# MATERIAL SUPPLIED:
Segment Open

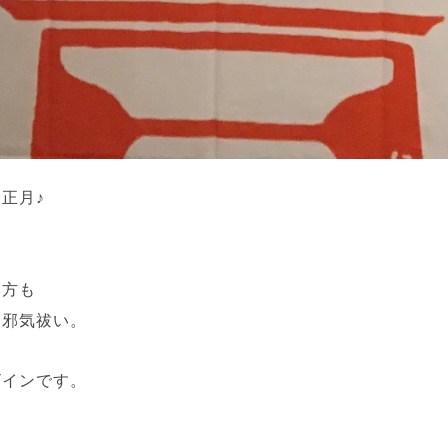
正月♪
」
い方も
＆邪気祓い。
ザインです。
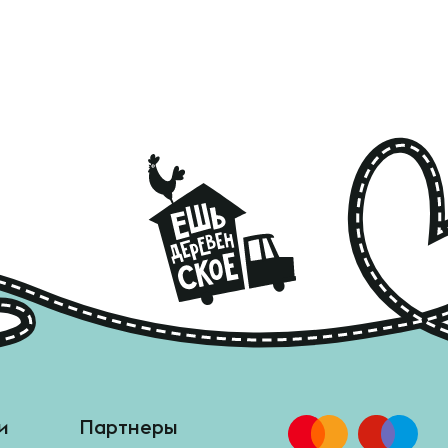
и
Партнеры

Segment Closed
Segment Open

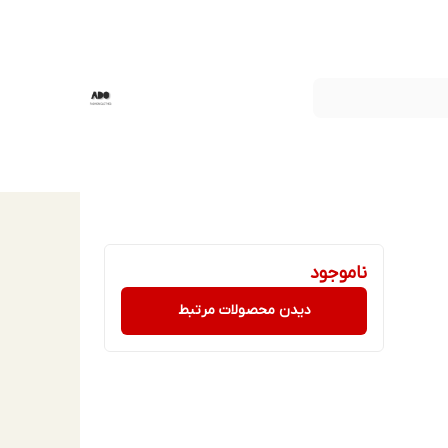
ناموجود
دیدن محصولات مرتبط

Segment Closed
Segment Open

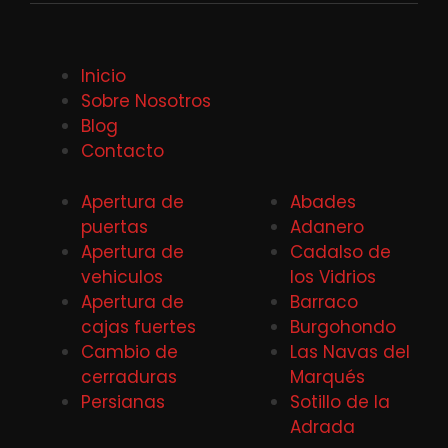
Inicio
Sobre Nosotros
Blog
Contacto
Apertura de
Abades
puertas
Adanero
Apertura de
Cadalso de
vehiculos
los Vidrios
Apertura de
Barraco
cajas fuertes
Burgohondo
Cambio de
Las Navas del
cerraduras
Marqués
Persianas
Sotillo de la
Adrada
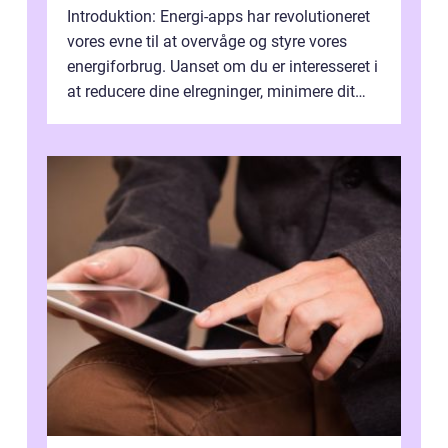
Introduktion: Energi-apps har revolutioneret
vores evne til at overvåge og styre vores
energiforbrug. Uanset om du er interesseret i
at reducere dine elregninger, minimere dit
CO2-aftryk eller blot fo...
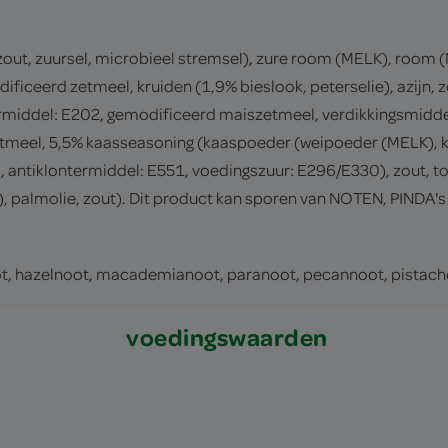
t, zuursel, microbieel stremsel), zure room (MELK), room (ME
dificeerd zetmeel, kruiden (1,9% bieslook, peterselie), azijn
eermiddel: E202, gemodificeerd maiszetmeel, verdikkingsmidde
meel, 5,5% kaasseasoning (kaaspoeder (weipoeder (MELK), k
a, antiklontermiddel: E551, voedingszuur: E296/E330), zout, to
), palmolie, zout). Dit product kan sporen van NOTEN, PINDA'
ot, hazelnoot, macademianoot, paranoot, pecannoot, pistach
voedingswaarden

Segment Closed

# YOUR OBJECTIVE:
All that is needed is how many lines of the listing hold the word "MELK", stated as one number.

# RESPONSE FOR THIS EXERCISE:
2